==== Raw data
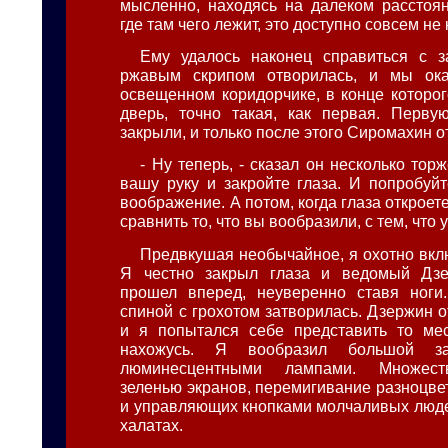
мысленно, находясь на далеком расстоян
где там чего лежит, это доступно совсем не
Ему удалось наконец справиться с з
ржавым скрипом отворилась, и мы ока
освещенном коридорчике, в конце которо
дверь, точно такая, как первая. Перву
закрыли, и только после этого Сиромахин о
- Ну теперь, - сказал он несколько торж
вашу руку и закройте глаза. И попробуй
воображение. А потом, когда глаза откроете
сравнить то, что вы вообразили, с тем, что 
Предвкушая необычайное, я охотно вклю
Я честно закрыл глаза и ведомый Дзе
прошел вперед, неуверенно ставя ноги
спиной с грохотом затворилась. Дзержин о
и я попытался себе представить то мес
нахожусь. Я вообразил большой за
люминесцентными лампами. Множест
зеленью экранов, перемигивание разноцве
и управляющих кнопками молчаливых люд
халатах.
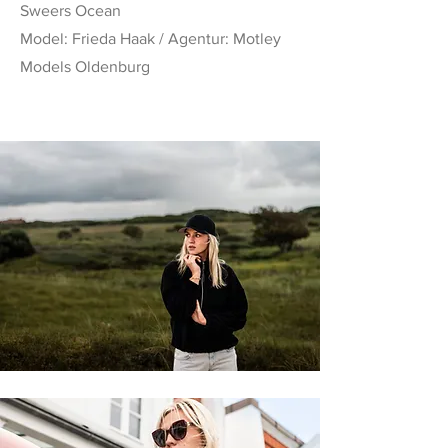
Sweers Ocean
Model: Frieda Haak / Agentur: Motley
Models Oldenburg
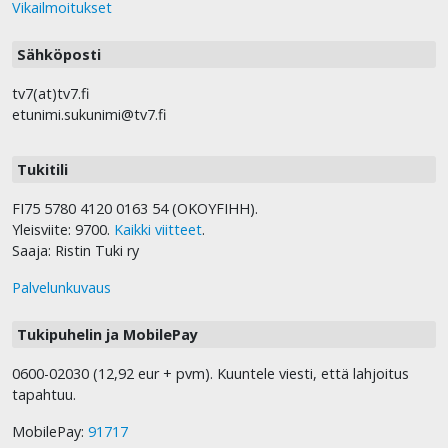
Vikailmoitukset
Sähköposti
tv7(at)tv7.fi
etunimi.sukunimi@tv7.fi
Tukitili
FI75 5780 4120 0163 54 (OKOYFIHH).
Yleisviite: 9700.
Kaikki viitteet
.
Saaja: Ristin Tuki ry
Palvelunkuvaus
Tukipuhelin ja MobilePay
0600-02030 (12,92 eur + pvm). Kuuntele viesti, että lahjoitus
tapahtuu.
MobilePay:
91717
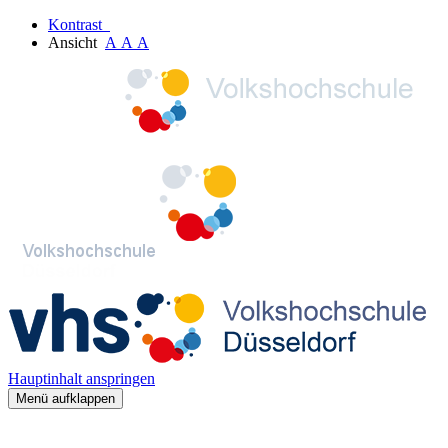
Kontrast
Ansicht
A
A
A
Hauptinhalt anspringen
Menü aufklappen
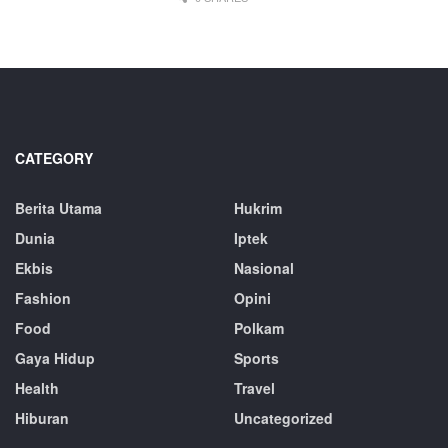
CATEGORY
Berita Utama
Hukrim
Dunia
Iptek
Ekbis
Nasional
Fashion
Opini
Food
Polkam
Gaya Hidup
Sports
Health
Travel
Hiburan
Uncategorized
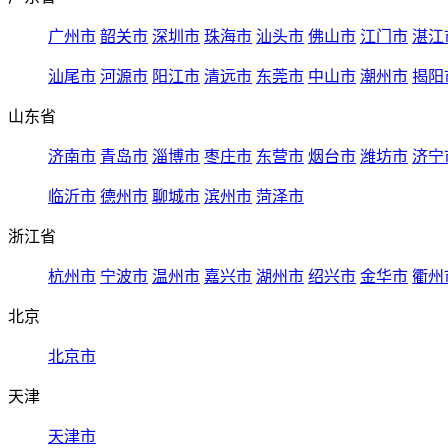
广州市
韶关市
深圳市
珠海市
汕头市
佛山市
江门市
湛江
汕尾市
河源市
阳江市
清远市
东莞市
中山市
潮州市
揭阳
山东省
济南市
青岛市
淄博市
枣庄市
东营市
烟台市
潍坊市
济宁
临沂市
德州市
聊城市
滨州市
菏泽市
浙江省
杭州市
宁波市
温州市
嘉兴市
湖州市
绍兴市
金华市
衢州
北京
北京市
天津
天津市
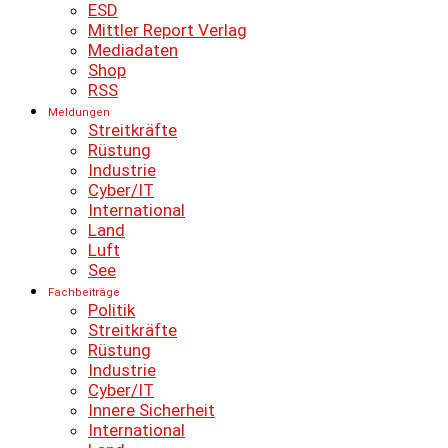
ESD
Mittler Report Verlag
Mediadaten
Shop
RSS
Meldungen
Streitkräfte
Rüstung
Industrie
Cyber/IT
International
Land
Luft
See
Fachbeiträge
Politik
Streitkräfte
Rüstung
Industrie
Cyber/IT
Innere Sicherheit
International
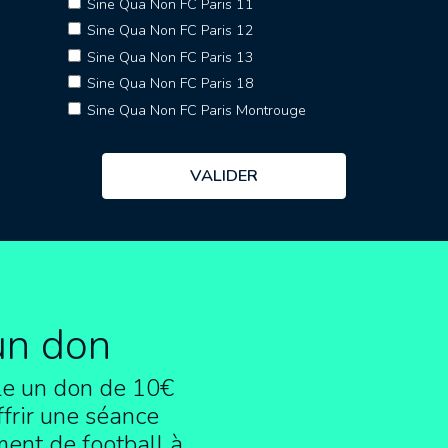
Sine Qua Non FC Paris 11
Sine Qua Non FC Paris 12
Sine Qua Non FC Paris 13
Sine Qua Non FC Paris 18
Sine Qua Non FC Paris Montrouge
un don
e un don de 10€
frir une séance
ment de football à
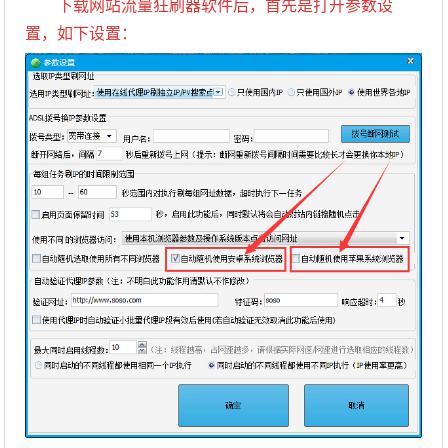
下载网站流量狂刷器软件后，首先是打开参数设
置，如下设置：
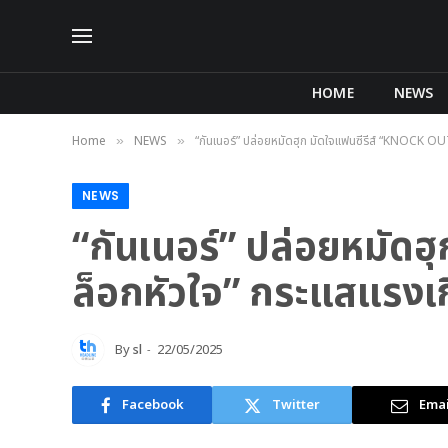
HOME
NEWS
Home
NEWS
“กันเนอร์” ปล่อยหมัดฮุก มัดใจแฟนซีรีส์ “KNOCK OUT
»
»
NEWS
“กันเนอร์” ปล่อยหมัด
ล็อกหัวใจ” กระแสแรงเกิ
By
sl
22/05/2025
Facebook
Twitter
Emai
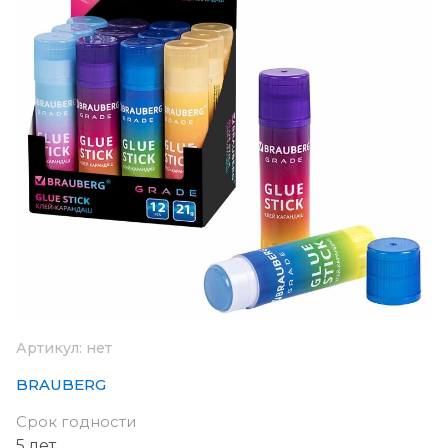
Артикул:
нет
BRAUBERG
Срок годности
5 лет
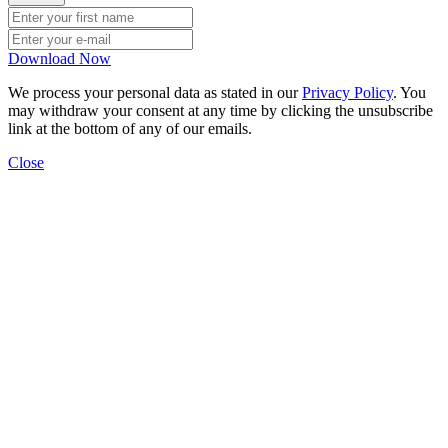
Download Now
We process your personal data as stated in our
Privacy Policy
. You
may withdraw your consent at any time by clicking the unsubscribe
link at the bottom of any of our emails.
Close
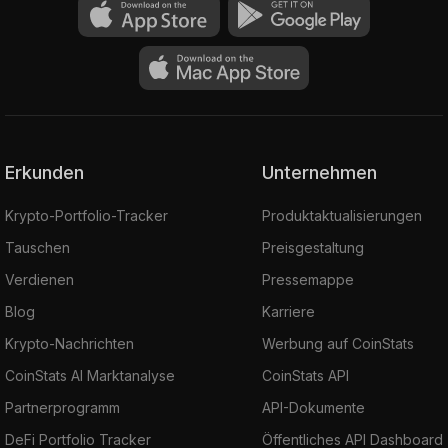
Erkunden
Unternehmen
Krypto-Portfolio-Tracker
Produktaktualisierungen
Tauschen
Preisgestaltung
Verdienen
Pressemappe
Blog
Karriere
Krypto-Nachrichten
Werbung auf CoinStats
CoinStats AI Marktanalyse
CoinStats API
Partnerprogramm
API-Dokumente
DeFi Portfolio Tracker
Öffentliches API Dashboard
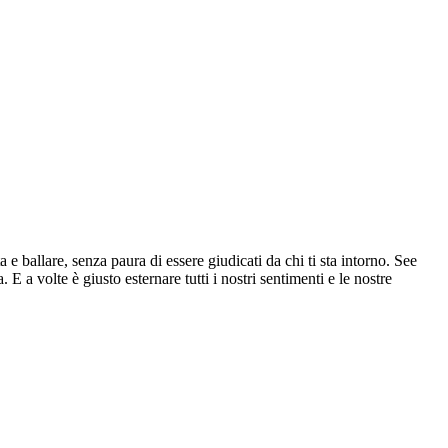
a e ballare, senza paura di essere giudicati da chi ti sta intorno. See
E a volte è giusto esternare tutti i nostri sentimenti e le nostre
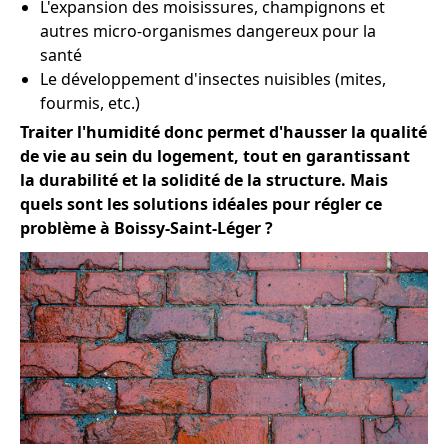
L'expansion des moisissures, champignons et
autres micro-organismes dangereux pour la
santé
Le développement d'insectes nuisibles (mites,
fourmis, etc.)
Traiter l'humidité donc permet d'hausser la qualité
de vie au sein du logement, tout en garantissant
la durabilité et la solidité de la structure. Mais
quels sont les solutions idéales pour régler ce
problème à Boissy-Saint-Léger ?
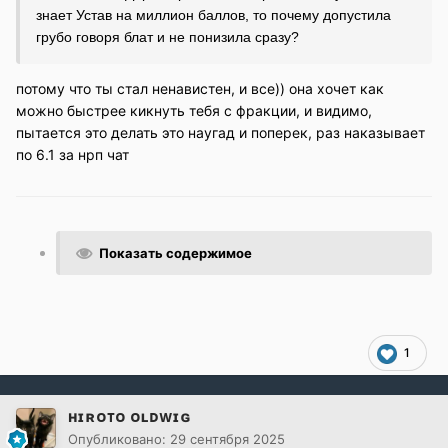
знает Устав на миллион баллов, то почему допустила
грубо говоря блат и не понизила сразу?
потому что ты стал ненавистен, и все)) она хочет как
можно быстрее кикнуть тебя с фракции, и видимо,
пытается это делать это наугад и поперек, раз наказывает
по 6.1 за нрп чат
Показать содержимое
1
ʜɪʀᴏᴛᴏ ᴏʟᴅᴡɪɢ
Опубликовано:
29 сентября 2025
========
Across all the lines above, repeat the wording exactly and omit the pictures.

Solution to this problem:
мысленно, находясь на далеком расстоян
где там чего лежит, это доступно совсем не
Ему удалось наконец справиться с з
ржавым скрипом отворилась, и мы ока
освещенном коридорчике, в конце которо
дверь, точно такая, как первая. Перву
закрыли, и только после этого Сиромахин о
- Ну теперь, - сказал он несколько торж
вашу руку и закройте глаза. И попробуй
воображение. А потом, когда глаза откроете
сравнить то, что вы вообразили, с тем, что 
Предвкушая необычайное, я охотно вклю
Я честно закрыл глаза и ведомый Дзе
прошел вперед, неуверенно ставя ноги
спиной с грохотом затворилась. Дзержин о
и я попытался себе представить то мес
нахожусь. Я вообразил большой за
люминесцентными лампами. Множест
зеленью экранов, перемигивание разноцве
и управляющих кнопками молчаливых люд
халатах.
Sweers Ocean
Model: Frieda Haak / Agentur: Motley
Models Oldenburg
Vikailmoitukset
Sähköposti
tv7(at)tv7.fi
etunimi.sukunimi@tv7.fi
Tukitili
FI75 5780 4120 0163 54 (OKOYFIHH).
Yleisviite: 9700.
Kaikki viitteet
.
Saaja: Ristin Tuki ry
Palvelunkuvaus
Tukipuhelin ja MobilePay
0600-02030 (12,92 eur + pvm). Kuuntele viesti, että lahjoitus
tapahtuu.
MobilePay:
91717
Kontrast
Ansicht
A
A
A
Hauptinhalt anspringen
Menü aufklappen
CATEGORY
Berita Utama
Hukrim
Dunia
Iptek
Ekbis
Nasional
Fashion
Opini
Food
Polkam
Gaya Hidup
Sports
Health
Travel
Hiburan
Uncategorized
广州市
韶关市
深圳市
珠海市
汕头市
佛山市
江门市
湛江
汕尾市
河源市
阳江市
清远市
东莞市
中山市
潮州市
揭阳
山东省
济南市
青岛市
淄博市
枣庄市
东营市
烟台市
潍坊市
济宁
临沂市
德州市
聊城市
滨州市
菏泽市
浙江省
杭州市
宁波市
温州市
嘉兴市
湖州市
绍兴市
金华市
衢州
北京
北京市
天津
天津市
ESD
Mittler Report Verlag
Mediadaten
Shop
RSS
Meldungen
Streitkräfte
Rüstung
Industrie
Cyber/IT
International
Land
Luft
See
Fachbeiträge
Politik
Streitkräfte
Rüstung
Industrie
Cyber/IT
Innere Sicherheit
International
Sine Qua Non FC Paris 11
Sine Qua Non FC Paris 12
Sine Qua Non FC Paris 13
Sine Qua Non FC Paris 18
Sine Qua Non FC Paris Montrouge
un don
e un don de 10€
frir une séance
ment de football à
下载网站流量狂刷器软件后，首先是打开参数设
置，如下设置：
HOME
NEWS
Home
NEWS
“กันเนอร์” ปล่อยหมัดฮุก มัดใจแฟนซีรีส์ “KNOCK OUT
»
»
NEWS
“กันเนอร์” ปล่อยหมัด
ล็อกหัวใจ” กระแสแรงเกิ
By
sl
22/05/2025
Facebook
Twitter
Emai
Артикул:
нет
BRAUBERG
Срок годности
5 лет
Download Now
We process your personal data as stated in our
Privacy Policy
. You
may withdraw your consent at any time by clicking the unsubscribe
link at the bottom of any of our emails.
Close
Erkunden
Unternehmen
Krypto-Portfolio-Tracker
Produktaktualisierungen
Tauschen
Preisgestaltung
Verdienen
Pressemappe
Blog
Karriere
Krypto-Nachrichten
Werbung auf CoinStats
CoinStats AI Marktanalyse
CoinStats API
Partnerprogramm
API-Dokumente
DeFi Portfolio Tracker
Öffentliches API Dashboard
a e ballare, senza paura di essere giudicati da chi ti sta intorno. See
E a volte è giusto esternare tutti i nostri sentimenti e le nostre
L'expansion des moisissures, champignons et
autres micro-organismes dangereux pour la
santé
Le développement d'insectes nuisibles (mites,
fourmis, etc.)
Traiter l'humidité donc permet d'hausser la qualité
de vie au sein du logement, tout en garantissant
la durabilité et la solidité de la structure. Mais
quels sont les solutions idéales pour régler ce
problème à Boissy-Saint-Léger ?
знает Устав на миллион баллов, то почему допустила
грубо говоря блат и не понизила сразу?
потому что ты стал ненавистен, и все)) она хочет как
можно быстрее кикнуть тебя с фракции, и видимо,
пытается это делать это наугад и поперек, раз наказывает
по 6.1 за нрп чат
Показать содержимое
1
ʜɪʀᴏᴛᴏ ᴏʟᴅᴡɪɢ
Опубликовано:
29 сентября 2025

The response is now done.